**ASSIGNED TASK:**
Exact repetition, please: start with the line where "espace et touchez" appears and stop after the final line of the records.

======== DATASET EXTRACT ========

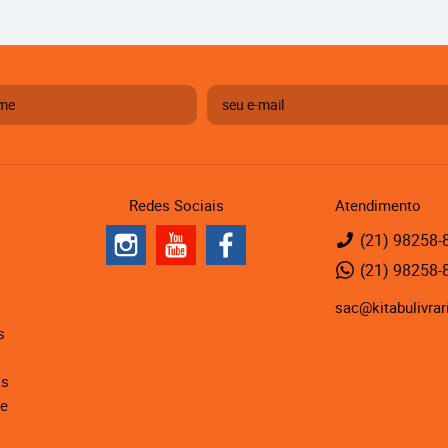
Redes Sociais
Atendimento
(21)
98258-
(21)
98258-
sac@kitabulivrar
s
is
de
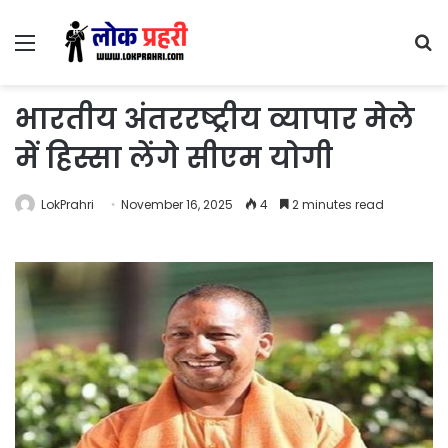
Menu
S
fo
भारतीय अंतररष्ट्रीय व्यापार मेले
में हिस्सा लेंगे सीएम योगी
LokPrahri
November 16, 2025
4
2 minutes read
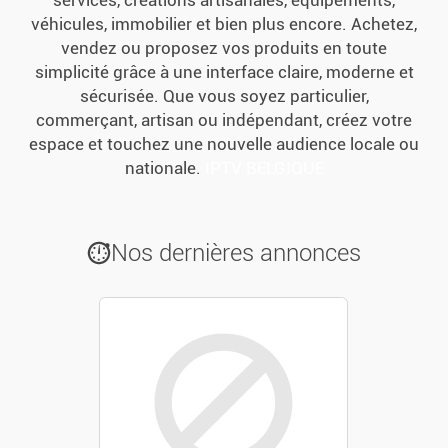
services, créations artisanales, équipements,
Livres/Magazines
véhicules, immobilier et bien plus encore. Achetez,
vendez ou proposez vos produits en toute
Jeux Et Jouets
simplicité grâce à une interface claire, moderne et
sécurisée. Que vous soyez particulier,
commerçant, artisan ou indépendant, créez votre
Forme/détente
espace et touchez une nouvelle audience locale ou
nationale.
IPTV BELGIQUE
Sport
Animaux
Nos dernières annonces
Collection
Habitation
Mobilier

========

**SOLUTION TO THE EXERCISE:**
espace et touchez une nouvelle audience locale ou
nationale.
IPTV BELGIQUE
Sport
Animaux
Nos dernières annonces
Collection
Habitation
Mobilier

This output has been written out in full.